Tuesday, 29 May 2012

My Kitchen in the Tropics

I’ve had a home on the small Dutch island of St. Eustatius (Statia) for forty years. It is the setting for my novel, Delighting In Your Company.

When my husband and I built our house here, there was no power and no water on or even near the property. We had to build a working cistern to have water for construction and we used a small generator on those few occasions when  electricity was needed. This was not often since the local workers were accustomed to building without power. Electricity was available in the town only from 6 pm to 10 pm and wasn’t anyplace else on the island except in the town.  We were building “way out in de bush.”

Blair's house on Statia
I built my house in the style of old Caribbean houses, with no glass anyplace. We have walls of seven foot windows, all framed in wood louvers that let the trade winds enter my house year round. And there are louvered doors to the veranda from every room. 

But my favorite room is the kitchen. It isn’t in the main house at all. It’s a separate building across the veranda from the rest of the house, as it was in Caribbean houses of the eighteenth century.

Last year we realized that we needed to replace the kitchen roof.  My nephew Dan and niece Amy were deeply involved in the project since after my husband’s death some years ago I made them co-owners of the property with me. This was a piece of marvelous luck or foresight on my part. Dan’s a civil engineer who knows EVERYTHING about cement construction and Amy’s an architect. 
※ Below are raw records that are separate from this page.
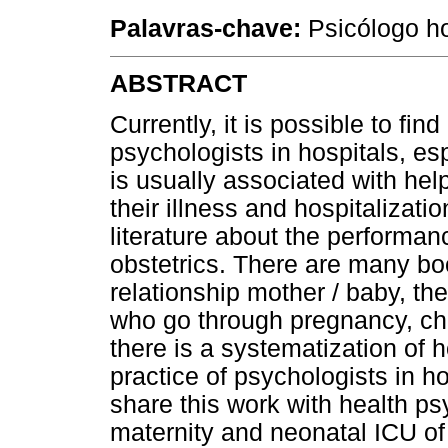
Palavras-chave:
Psicólogo ho
ABSTRACT
Currently, it is possible to fin
psychologists in hospitals, espe
is usually associated with hel
their illness and hospitalizatio
literature about the performan
obstetrics. There are many boo
relationship mother / baby, th
who go through pregnancy, ch
there is a systematization of
practice of psychologists in 
share this work with health ps
maternity and neonatal ICU of 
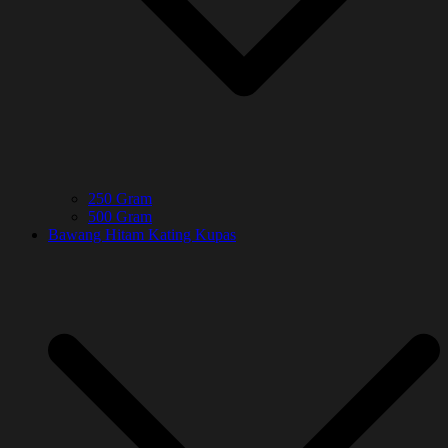
250 Gram
500 Gram
Bawang Hitam Kating Kupas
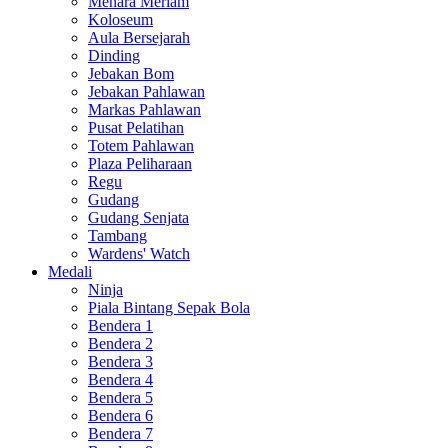
Menara Meriam
Koloseum
Aula Bersejarah
Dinding
Jebakan Bom
Jebakan Pahlawan
Markas Pahlawan
Pusat Pelatihan
Totem Pahlawan
Plaza Peliharaan
Regu
Gudang
Gudang Senjata
Tambang
Wardens' Watch
Medali
Ninja
Piala Bintang Sepak Bola
Bendera 1
Bendera 2
Bendera 3
Bendera 4
Bendera 5
Bendera 6
Bendera 7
Blair in her tropical kitchen
What was to have been a simple roof replacement suffered almost immediately from the “MAHSWELLS”.  Of course all new plumbing and wiring were an obvious necessity.  But the rest was a case of the mahswells. “While we’re putting on a new roof we ‘mahswell’ raise the ceiling 10 feet or so and put on and old fashioned Caribbean hip roof. We ‘mahswell’ move the utility room around to the back of the house and thereby enlarge the kitchen. We ‘mahswell’ get some beautiful custom-made cherry cabinets and a marble topped pastry table. And an old fashioned cast iron porcelain sink with beautiful pewter fixtures. And maybe we could fix up Amy’s father’s old gun cabinet with the pressed tin front as a broom closet. And wouldn’t it be nice to have a ceiling fan in there? And  special lighting fixtures? Italian ceramic tile floors and counters are a must, of course.  And windows. With all the extra wall space we “mahswell” put in some more. Where there were once two, there are now four, all with wooden shutters custom made and exact copies of ones on old Caribbean houses, right down to their custom made wrought-iron closures.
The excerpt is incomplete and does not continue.